=== RECORDS FOR THE TASK ===
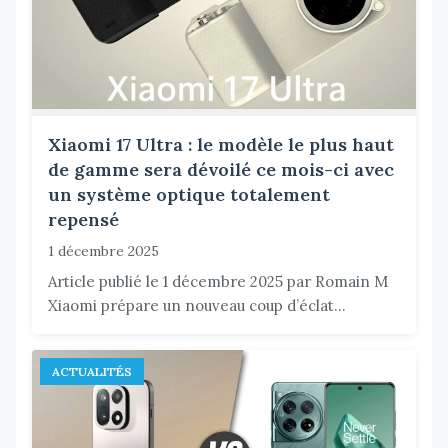
Xiaomi 17 Ultra : le modèle le plus haut
de gamme sera dévoilé ce mois-ci avec
un système optique totalement
repensé
1 décembre 2025
Article publié le 1 décembre 2025 par Romain M
Xiaomi prépare un nouveau coup d’éclat...
ACTUALITÉS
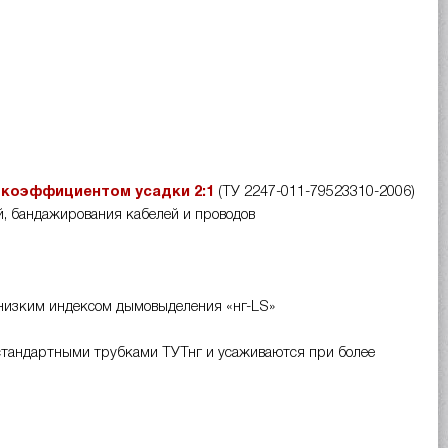
с коэффициентом усадки 2:1
(ТУ 2247-011-79523310-2006)
, бандажирования кабелей и проводов
 низким индексом дымовыделения «нг-LS»
стандартными трубками ТУТнг и усаживаются при более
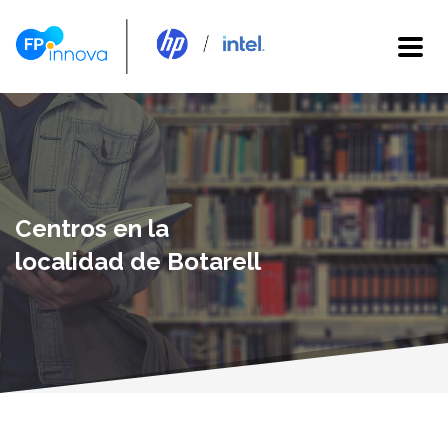
Centros en la
localidad de Botarell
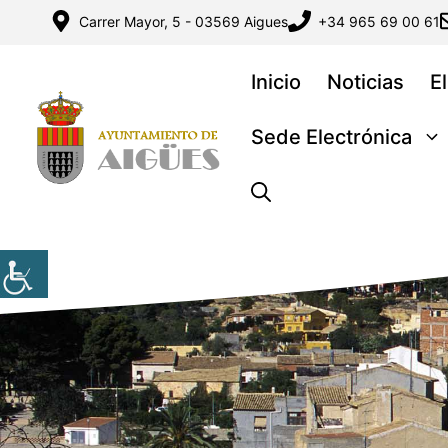
Saltar
Carrer Mayor, 5 - 03569 Aigues
+34 965 69 00 61
al
contenido
Inicio
Noticias
E
Sede Electrónica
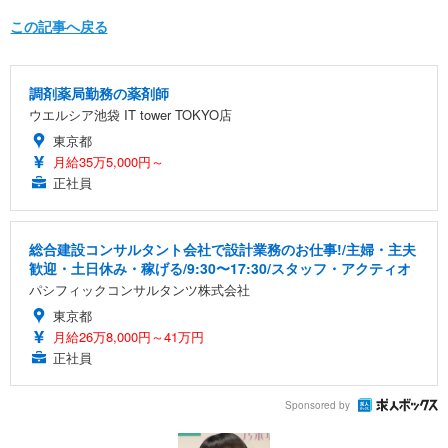
この記事へ戻る
調剤薬局勤務の薬剤師
ウエルシア池袋 IT tower TOKYO店
東京都
月給35万5,000円～
正社員
総合建設コンサルタント会社で設計業務のお仕事!/主婦・主夫
歓迎・土日休み・稼げる/9:30〜17:30/スタッフ・アクティオ
パシフィックコンサルタンツ株式会社
東京都
月給26万8,000円～41万円
正社員
Sponsored by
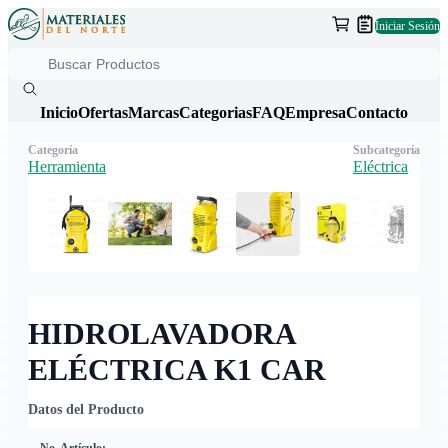
Iniciar Sesión
Inicio
Ofertas
Marcas
Categorias
FAQ
Empresa
Contacto
Categoría
Subcategoría
Herramienta
Eléctrica
HIDROLAVADORA
ELÉCTRICA K1 CAR
Datos del Producto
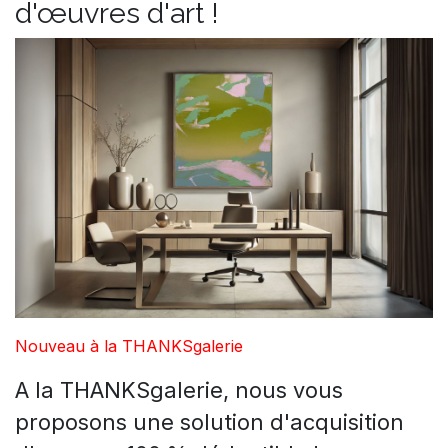
d'œuvres d'art !
Nouveau à la THANKSgalerie
A la THANKSgalerie, nous vous
proposons une solution d'acquisition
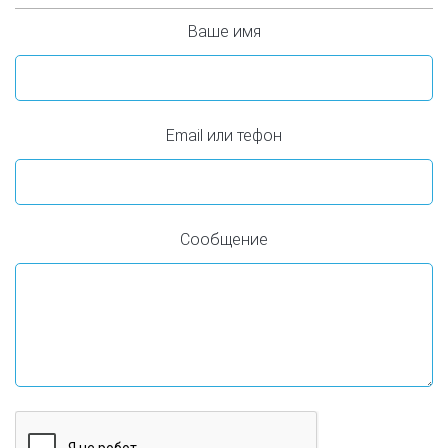
Ваше имя
Email или тефон
Сообщение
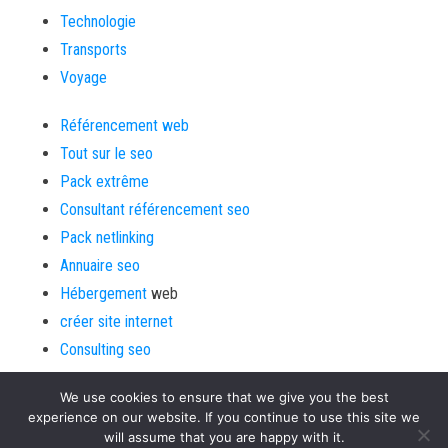
Technologie
Transports
Voyage
Référencement web
Tout sur le seo
Pack extrême
Consultant référencement seo
Pack netlinking
Annuaire seo
Hébergement
web
créer site internet
Consulting seo
We use cookies to ensure that we give you the best
experience on our website. If you continue to use this site we
will assume that you are happy with it.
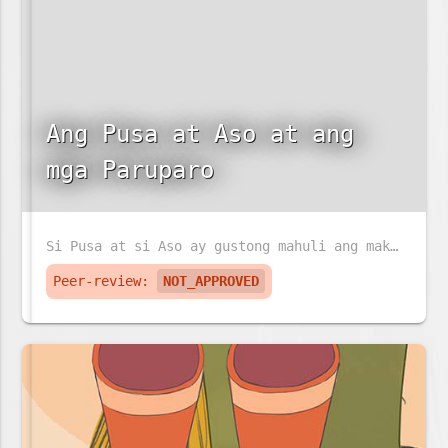
Ang Pusa at Aso at ang
mga Paruparo
Si Pusa at si Aso ay gustong mahuli ang makulay na paruparo. Pero ang paruparo ay sadyang napakabilis!
Peer-review:
NOT_APPROVED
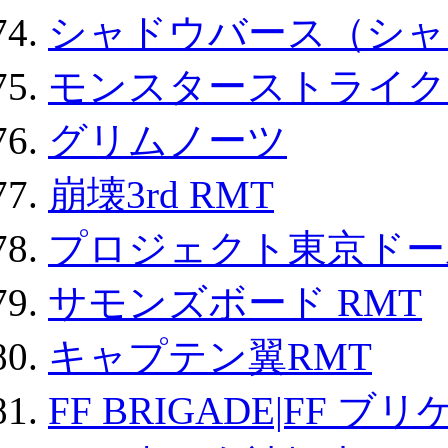
シャドウバース（シャ
モンスターストライク 
グリムノーツ
崩壊3rd RMT
プロジェクト東京ドール
サモンズボード RMT
キャプテン翼RMT
FF BRIGADE|FF ブ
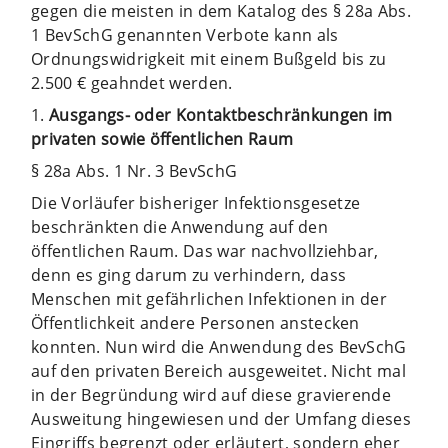
gegen die meisten in dem Katalog des § 28a Abs.
1 BevSchG genannten Verbote kann als
Ordnungswidrigkeit mit einem Bußgeld bis zu
2.500 € geahndet werden.
1.
Ausgangs- oder Kontaktbeschränkungen im
privaten sowie öffentlichen Raum
§ 28a Abs. 1 Nr. 3 BevSchG
Die Vorläufer bisheriger Infektionsgesetze
beschränkten die Anwendung auf den
öffentlichen Raum. Das war nachvollziehbar,
denn es ging darum zu verhindern, dass
Menschen mit gefährlichen Infektionen in der
Öffentlichkeit andere Personen anstecken
konnten. Nun wird die Anwendung des BevSchG
auf den privaten Bereich ausgeweitet. Nicht mal
in der Begründung wird auf diese gravierende
Ausweitung hingewiesen und der Umfang dieses
Eingriffs begrenzt oder erläutert, sondern eher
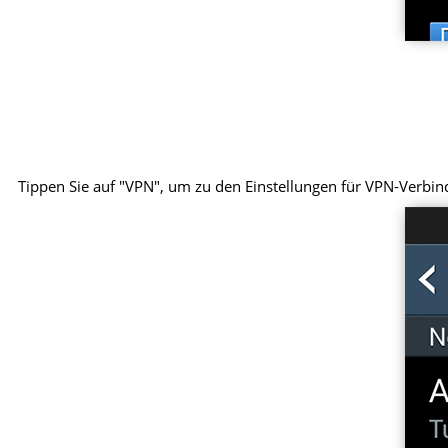
Tippen Sie auf "VPN", um zu den Einstellungen für VPN-Verbi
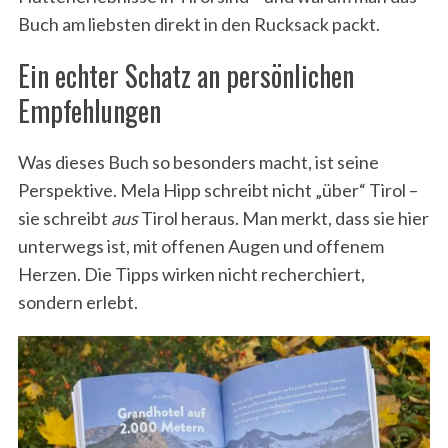
Buch am liebsten direkt in den Rucksack packt.
Ein echter Schatz an persönlichen
Empfehlungen
Was dieses Buch so besonders macht, ist seine
Perspektive. Mela Hipp schreibt nicht „über“ Tirol –
sie schreibt
aus
Tirol heraus. Man merkt, dass sie hier
unterwegs ist, mit offenen Augen und offenem
Herzen. Die Tipps wirken nicht recherchiert,
sondern erlebt.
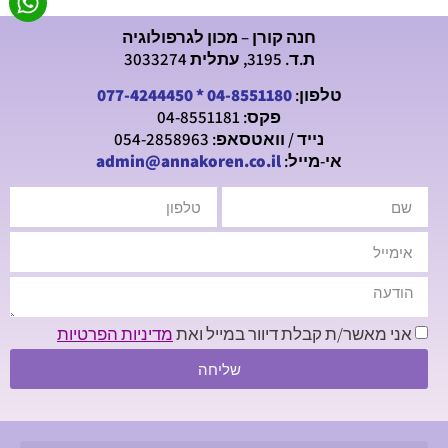
חנה קורן – מכון לגרפולוגיה
ת.ד. 3195, עתלית 3033274
טלפון:
04-8551180
*
077-4244450
פקס: 04-8551181
נייד / וואטסאפ: 054-2858963
אי-מייל:
admin@annakoren.co.il
אני מאשר/ת קבלת דיוור במייל ואת
מדיניות הפרטיות
שליחה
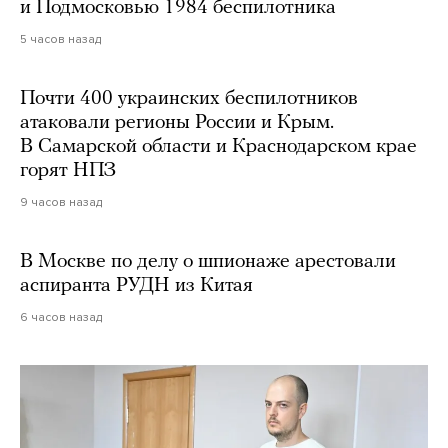
и Подмосковью 1984 беспилотника
5 часов назад
Почти 400 украинских беспилотников
атаковали регионы России и Крым.
В Самарской области и Краснодарском крае
горят НПЗ
9 часов назад
В Москве по делу о шпионаже арестовали
аспиранта РУДН из Китая
6 часов назад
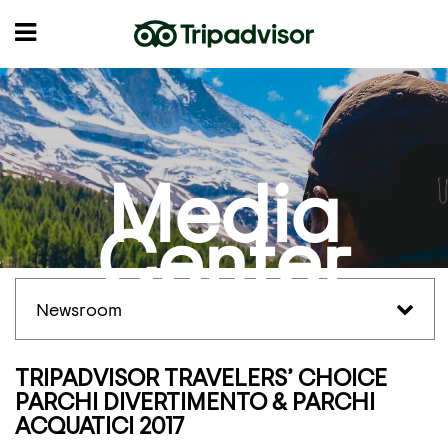
Media
Center
Newsroom
TRIPADVISOR TRAVELERS’ CHOICE
PARCHI DIVERTIMENTO & PARCHI
ACQUATICI 2017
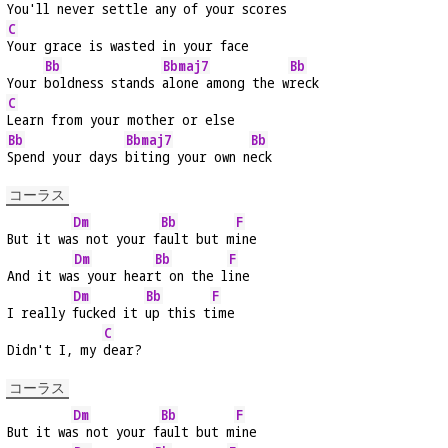
You'll never settle any of your 
scores
C
Your grace is wasted in your face
Bb
Bbmaj7
Bb
Your 
boldness stands 
alone among the w
reck
C
Learn from your mother or else
Bb
Bbmaj7
Bb
Spend your days 
biting your own n
eck
コーラス
Dm
Bb
F
But it wa
s not your f
ault but m
ine
Dm
Bb
F
And it wa
s your hear
t on the l
ine
Dm
Bb
F
I really 
fucked it 
up this t
ime
C
Didn't I, my 
dear?
コーラス
Dm
Bb
F
But it wa
s not your f
ault but m
ine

=== WHAT THE EXERCISE ASKS ===
Output each entry exactly. Skip the pictures.

=== WRITTEN ANSWER ===
Xiaomi 17 Ultra : le modèle le plus haut
de gamme sera dévoilé ce mois-ci avec
un système optique totalement
repensé
1 décembre 2025
Article publié le 1 décembre 2025 par Romain M
Xiaomi prépare un nouveau coup d’éclat...
ACTUALITÉS
с коэффициентом усадки 2:1
(ТУ 2247-011-79523310-2006)
, бандажирования кабелей и проводов
 низким индексом дымовыделения «нг-LS»
стандартными трубками ТУТнг и усаживаются при более
Centros en la
localidad de Botarell
Saltar
Carrer Mayor, 5 - 03569 Aigues
+34 965 69 00 61
al
contenido
Inicio
Noticias
E
Sede Electrónica
この記事へ戻る
調剤薬局勤務の薬剤師
ウエルシア池袋 IT tower TOKYO店
東京都
月給35万5,000円～
正社員
総合建設コンサルタント会社で設計業務のお仕事!/主婦・主夫
歓迎・土日休み・稼げる/9:30〜17:30/スタッフ・アクティオ
パシフィックコンサルタンツ株式会社
東京都
月給26万8,000円～41万円
正社員
Sponsored by
Iniciar Sesión
Inicio
Ofertas
Marcas
Categorias
FAQ
Empresa
Contacto
Categoría
Subcategoría
Herramienta
Eléctrica
HIDROLAVADORA
ELÉCTRICA K1 CAR
Datos del Producto
d'œuvres d'art !
Nouveau à la THANKSgalerie
A la THANKSgalerie, nous vous
proposons une solution d'acquisition
Ваше имя
Email или тефон
Сообщение
Technologie
Transports
Voyage
Référencement web
Tout sur le seo
Pack extrême
Consultant référencement seo
Pack netlinking
Annuaire seo
Hébergement
web
créer site internet
Consulting seo
We use cookies to ensure that we give you the best
experience on our website. If you continue to use this site we
will assume that you are happy with it.
Ang Pusa at Aso at ang
mga Paruparo
Si Pusa at si Aso ay gustong mahuli ang makulay na paruparo. Pero ang paruparo ay sadyang napakabilis!
Peer-review:
NOT_APPROVED
シャドウバース（シャ
モンスターストライク 
グリムノーツ
崩壊3rd RMT
プロジェクト東京ドール
サモンズボード RMT
キャプテン翼RMT
FF BRIGADE|FF ブ
gegen die meisten in dem Katalog des § 28a Abs.
1 BevSchG genannten Verbote kann als
Ordnungswidrigkeit mit einem Bußgeld bis zu
2.500 € geahndet werden.
1.
Ausgangs- oder Kontaktbeschränkungen im
privaten sowie öffentlichen Raum
§ 28a Abs. 1 Nr. 3 BevSchG
Die Vorläufer bisheriger Infektionsgesetze
beschränkten die Anwendung auf den
öffentlichen Raum. Das war nachvollziehbar,
denn es ging darum zu verhindern, dass
Menschen mit gefährlichen Infektionen in der
Öffentlichkeit andere Personen anstecken
konnten. Nun wird die Anwendung des BevSchG
auf den privaten Bereich ausgeweitet. Nicht mal
in der Begründung wird auf diese gravierende
Ausweitung hingewiesen und der Umfang dieses
Eingriffs begrenzt oder erläutert, sondern eher
Tippen Sie auf "VPN", um zu den Einstellungen für VPN-Verbi
Buch am liebsten direkt in den Rucksack packt.
Ein echter Schatz an persönlichen
Empfehlungen
Was dieses Buch so besonders macht, ist seine
Perspektive. Mela Hipp schreibt nicht „über“ Tirol –
sie schreibt
aus
Tirol heraus. Man merkt, dass sie hier
unterwegs ist, mit offenen Augen und offenem
Herzen. Die Tipps wirken nicht recherchiert,
sondern erlebt.
חנה קורן – מכון לגרפולוגיה
ת.ד. 3195, עתלית 3033274
טלפון:
04-8551180
*
077-4244450
פקס: 04-8551181
נייד / וואטסאפ: 054-2858963
אי-מייל:
admin@annakoren.co.il
אני מאשר/ת קבלת דיוור במייל ואת
מדיניות הפרטיות
שליחה
и Подмосковью 1984 беспилотника
5 часов назад
Почти 400 украинских беспилотников
атаковали регионы России и Крым.
В Самарской области и Краснодарском крае
горят НПЗ
9 часов назад
В Москве по делу о шпионаже арестовали
аспиранта РУДН из Китая
6 часов назад
Media
Center
Newsroom
TRIPADVISOR TRAVELERS’ CHOICE
PARCHI DIVERTIMENTO & PARCHI
ACQUATICI 2017
You'll never settle any of your 
scores
C
Your grace is wasted in your face
Bb
Bbmaj7
Bb
Your 
boldness stands 
alone among the w
reck
C
Learn from your mother or else
Bb
Bbmaj7
Bb
Spend your days 
biting your own n
eck
コーラス
Dm
Bb
F
But it wa
s not your f
ault but m
ine
Dm
Bb
F
And it wa
s your hear
t on the l
ine
Dm
Bb
F
I really 
fucked it 
up this t
ime
C
Didn't I, my 
dear?
コーラス
Dm
Bb
F
But it wa
s not your f
ault but m
ine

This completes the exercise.